Bill No. 5 is an objection to the testimony of the father of the Schwab children as to what he found at the scene where the children were lying after being struck. This point was but a short distance from their home, and Mr. Schwab, after being notified by the Willis girl, together with his wife, immediately repaired thereto and found all three of the children lying by the side of the road outside the shoulder thereof. Appellant’s objection is directed to the presence of Mary Helen and Jackie who, of course, were included in the word “children.” We think this was a part of the res gestae of this transaction. It was shown that appellant struck all three of them at the same time and place, and the condition of all three bodies was testified *155about by practically all the witnesses. The statement was properly received.

Bill No. 6 complains because of the testimony of Mrs. Amis that while the children were thus lying by the roadside she “took the little boy’s feet and propped them up on a pillow so that they would not be in the water. I then went and spread blankets over the children to keep them warm.” The children were still at the scene and the little boy was not quite dead at the time. We find no reason in the bill for any objection thereto, but merely an objection. We see no error therein. It is noted, however, that the trial court instructed the jury in his charge that any injury found in the proof relative to any person other than Johnny was withdrawn from their consideration and should be disregarded by them and not considered for any purpose.

Bill No. 7 complains because Mary Helen Schwab was allowed to testify that at the same time and place where Johnny was struck she was also hit and knocked in the water. Nowhere does she say who hit her, and she was not asked, nor did she identify the appellant. This was at the same time and place when and where the little boy was killed and was admissible as res gestae of the one transaction.

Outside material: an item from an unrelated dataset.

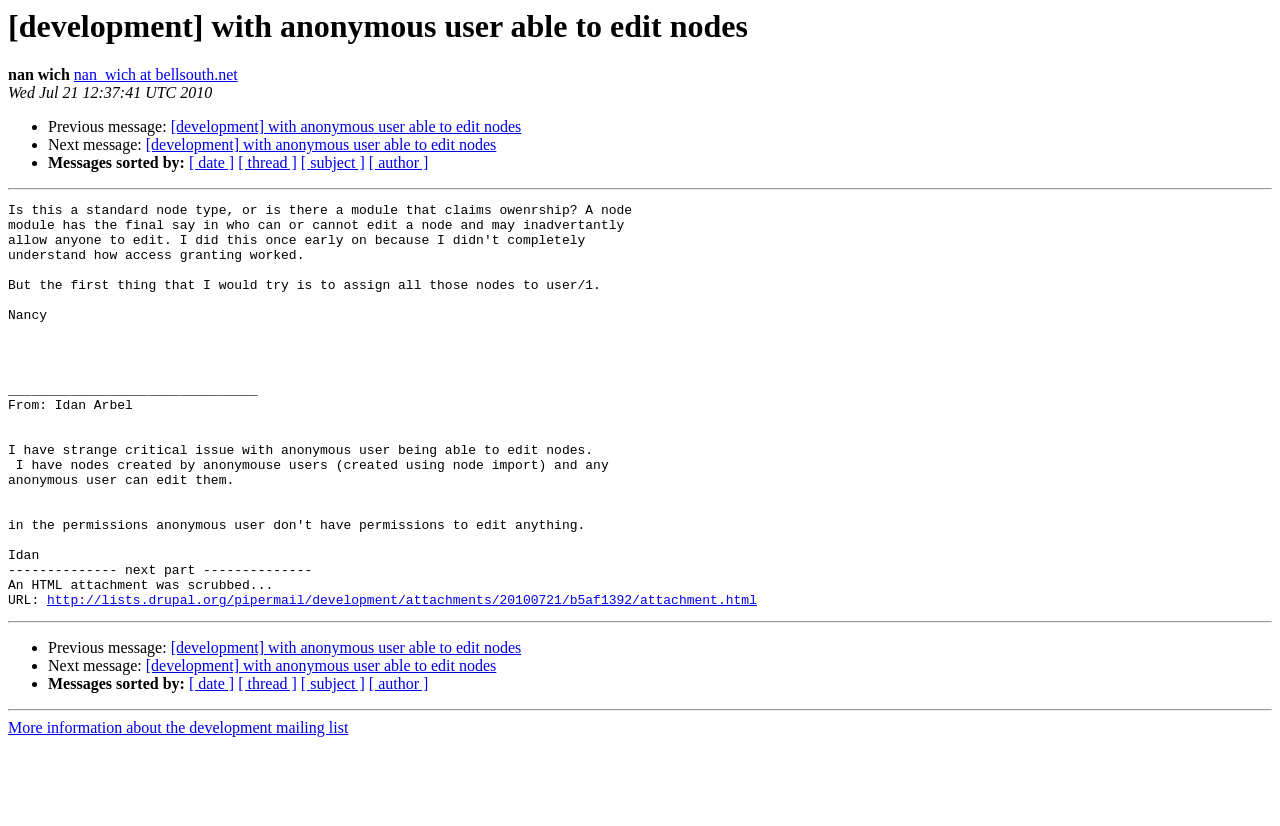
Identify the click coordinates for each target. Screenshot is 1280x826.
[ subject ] (333, 162)
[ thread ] (267, 162)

Bill No. 8 complains because, upon objection of the state, appellant was not allowed to say that he regretted this occurrence and was sorry about this terrible accident. We think this is but a matter of argument and that no injury could occur to appellant by not being allowed to answer the question.

The same ruling applies to Bill No. 9 wherein it is claimed that appellant was asked if he knew of anything he could do in the matter that had not already been done.

We express the opinion that this record here presented is free from error and the judgment is accordingly affirmed.